MANILA - The Philippines must pay close attention to the COVID-19 surge it's currently experiencing, a public health expert warned Monday, as coronavirus infections in the country reached over 620,000 a year into the pandemic.
"I don't know whether the correct word to use is more worrisome. It's certainly something that we have to pay close attention to," Dr. Anna Ong-Lim, who is part of the technical working group that advises the Department of Health, told ANC.
Lim noted the rise in COVID-19 cases was the same in July and August last year.
"If that was the situation at that time, we have to be ready for what might happen with this new increase in cases," she said.
Lim urged the public not to drop its guard against COVID-19 even as the country had started its inoculation program.
"I don't really know whether it's an accurate read. But I get this feeling that people are more complacent. Maybe it’s also brought about by the fact we've gone through the first one. And although it was something that you would not call a pleasant experience, people did live through it. They did see that most cases are mild. So maybe that informs the way we react," she said.
"Unlike the first time around, we didn't have any experience which on to base our reactions on. I guess the response was more cautious. I think now people are less so, I have to say. And I guess that really is just a natural response."

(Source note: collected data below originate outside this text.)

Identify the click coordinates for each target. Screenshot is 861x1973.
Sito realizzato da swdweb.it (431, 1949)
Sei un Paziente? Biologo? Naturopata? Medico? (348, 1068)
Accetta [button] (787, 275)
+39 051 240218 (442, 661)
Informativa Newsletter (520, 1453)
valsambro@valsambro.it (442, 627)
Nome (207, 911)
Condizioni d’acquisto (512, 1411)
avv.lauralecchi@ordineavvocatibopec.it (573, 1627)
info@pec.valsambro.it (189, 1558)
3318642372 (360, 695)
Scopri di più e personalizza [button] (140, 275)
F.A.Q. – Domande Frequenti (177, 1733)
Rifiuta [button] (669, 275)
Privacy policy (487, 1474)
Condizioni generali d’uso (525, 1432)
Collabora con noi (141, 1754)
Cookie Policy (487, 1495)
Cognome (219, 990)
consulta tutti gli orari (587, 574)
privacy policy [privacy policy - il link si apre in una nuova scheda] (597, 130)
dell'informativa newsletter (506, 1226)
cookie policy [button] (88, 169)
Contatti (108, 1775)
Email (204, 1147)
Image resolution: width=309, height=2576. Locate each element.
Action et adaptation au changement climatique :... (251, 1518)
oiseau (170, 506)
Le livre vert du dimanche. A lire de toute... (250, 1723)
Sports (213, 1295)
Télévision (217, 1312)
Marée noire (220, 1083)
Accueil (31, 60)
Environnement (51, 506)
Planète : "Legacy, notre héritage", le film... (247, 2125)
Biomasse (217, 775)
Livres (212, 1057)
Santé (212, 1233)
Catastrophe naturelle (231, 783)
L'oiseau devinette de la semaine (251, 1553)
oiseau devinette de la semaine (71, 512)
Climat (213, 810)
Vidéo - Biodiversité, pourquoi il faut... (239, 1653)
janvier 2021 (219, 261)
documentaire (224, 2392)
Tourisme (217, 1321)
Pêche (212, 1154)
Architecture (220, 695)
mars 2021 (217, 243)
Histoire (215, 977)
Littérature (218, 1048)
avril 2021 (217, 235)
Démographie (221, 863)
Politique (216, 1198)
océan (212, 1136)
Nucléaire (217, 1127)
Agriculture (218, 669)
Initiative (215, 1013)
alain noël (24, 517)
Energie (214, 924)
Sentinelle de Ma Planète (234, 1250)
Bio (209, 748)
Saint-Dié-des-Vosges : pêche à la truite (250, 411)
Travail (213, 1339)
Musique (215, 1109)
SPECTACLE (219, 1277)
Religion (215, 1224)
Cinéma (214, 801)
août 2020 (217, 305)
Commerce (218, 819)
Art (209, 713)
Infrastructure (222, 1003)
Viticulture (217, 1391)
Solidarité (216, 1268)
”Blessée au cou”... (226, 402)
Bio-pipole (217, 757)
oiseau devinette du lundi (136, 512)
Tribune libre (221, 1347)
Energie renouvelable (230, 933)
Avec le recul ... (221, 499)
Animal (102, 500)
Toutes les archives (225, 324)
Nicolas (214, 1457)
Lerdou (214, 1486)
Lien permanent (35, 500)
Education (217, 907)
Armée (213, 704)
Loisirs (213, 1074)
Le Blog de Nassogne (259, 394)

She warned of the presence of more contagious COVID-19 variants found in the UK, South Africa and Brazil. A new variant has also been detected in the Philippines.
"The longer they (virus) live, the more variations they have the opportunity to develop," she said.
"What we really need to do is to be even more efficient, more effective. Outsmart this virus by putting in place everything we know to be able to stop it from spreading," Lim added.
Another expert had also warned that the Philippines may record up to 8,000 daily new COVID-19 cases by the end of the month if the current reproduction rate does not change.
The projection is based on a 1.9 reproduction rate or the number of people infected by a virus patient, according to OCTA Research fellow Guido David.
In the capital region, local chief executives reintroduced tougher restrictions on movement, hoping the 2-week long measure can bring the spike under control.